- TASK:
Say how many lines of the listing below include the string "Jsem" and add nothing else.

- SOURCE RECORDS:
--- --- ---

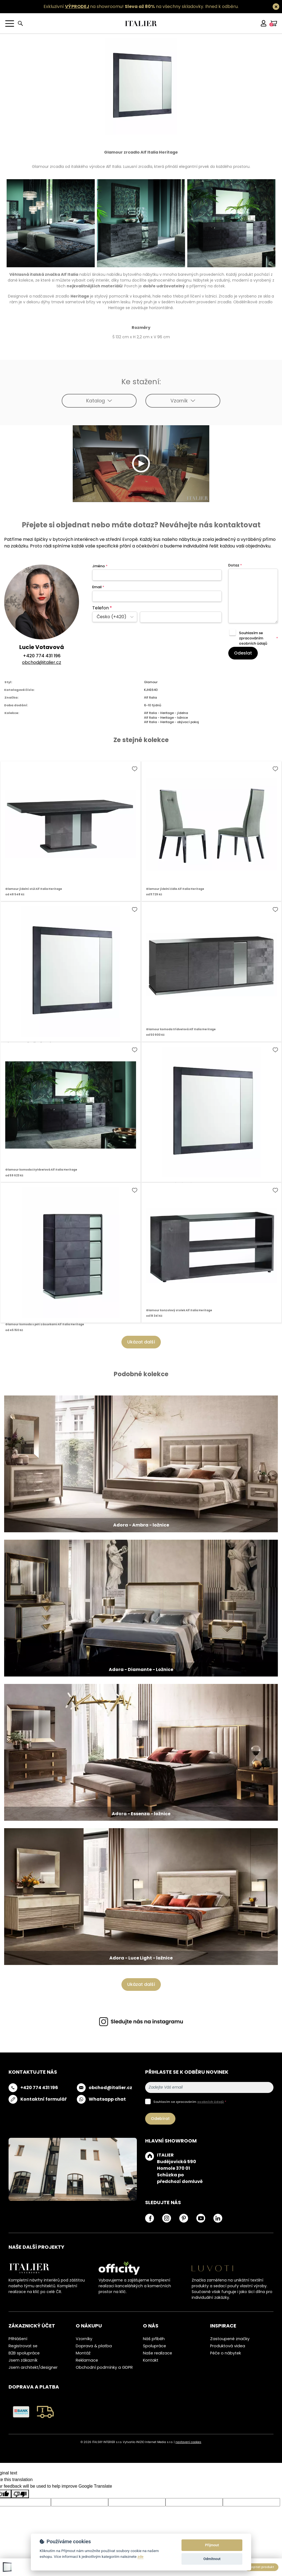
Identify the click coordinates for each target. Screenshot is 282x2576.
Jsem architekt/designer (33, 2367)
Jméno (99, 566)
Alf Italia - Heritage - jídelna (166, 713)
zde (140, 2556)
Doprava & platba (94, 2346)
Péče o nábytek (225, 2353)
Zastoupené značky (230, 2338)
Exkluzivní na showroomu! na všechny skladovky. (124, 6)
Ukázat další (141, 1342)
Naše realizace (157, 2353)
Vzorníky (84, 2338)
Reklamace (87, 2360)
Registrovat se (23, 2346)
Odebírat (160, 2118)
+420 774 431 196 (42, 656)
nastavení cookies (188, 2442)
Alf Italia (150, 697)
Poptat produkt (261, 2567)
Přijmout (212, 2545)
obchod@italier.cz (41, 662)
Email (98, 587)
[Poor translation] (20, 2494)
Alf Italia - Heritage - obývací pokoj (171, 722)
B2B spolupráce (24, 2353)
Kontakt (150, 2360)
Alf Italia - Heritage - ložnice (166, 717)
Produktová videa (227, 2346)
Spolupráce (154, 2346)
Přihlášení (18, 2338)
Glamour (151, 682)
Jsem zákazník (23, 2360)
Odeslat (243, 653)
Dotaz (235, 565)
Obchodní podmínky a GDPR (104, 2367)
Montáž (83, 2353)
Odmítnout (212, 2559)
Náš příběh (154, 2338)
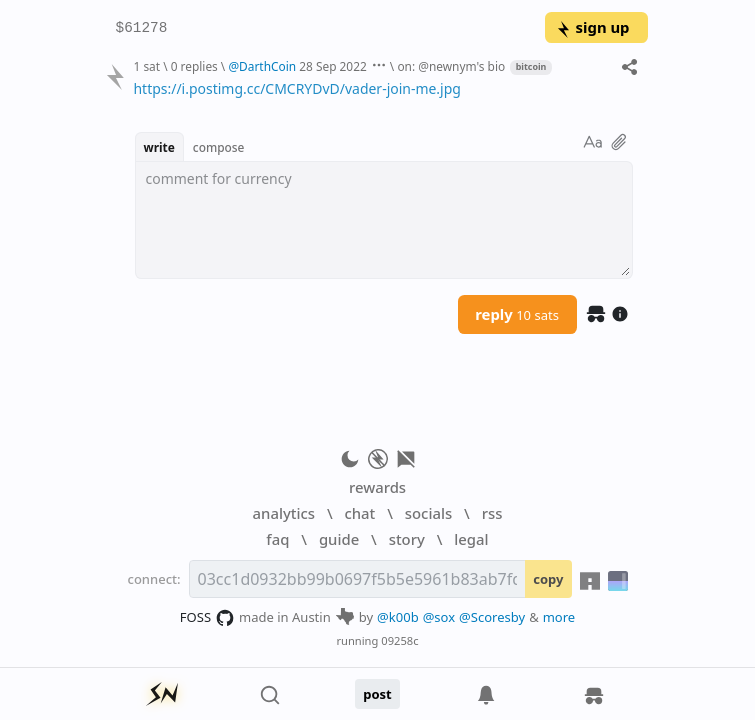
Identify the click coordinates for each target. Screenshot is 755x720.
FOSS (207, 618)
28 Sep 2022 (333, 66)
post (377, 694)
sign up (592, 27)
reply (517, 314)
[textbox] (382, 89)
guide (339, 539)
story (407, 539)
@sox (439, 617)
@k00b (398, 617)
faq (277, 539)
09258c (399, 640)
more (559, 617)
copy (548, 579)
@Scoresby (492, 617)
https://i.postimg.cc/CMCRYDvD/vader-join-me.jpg (296, 88)
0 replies (194, 66)
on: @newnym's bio (451, 66)
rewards (377, 487)
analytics (284, 513)
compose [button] (219, 147)
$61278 (142, 28)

--- --- ---

- ANSWER BELOW:
2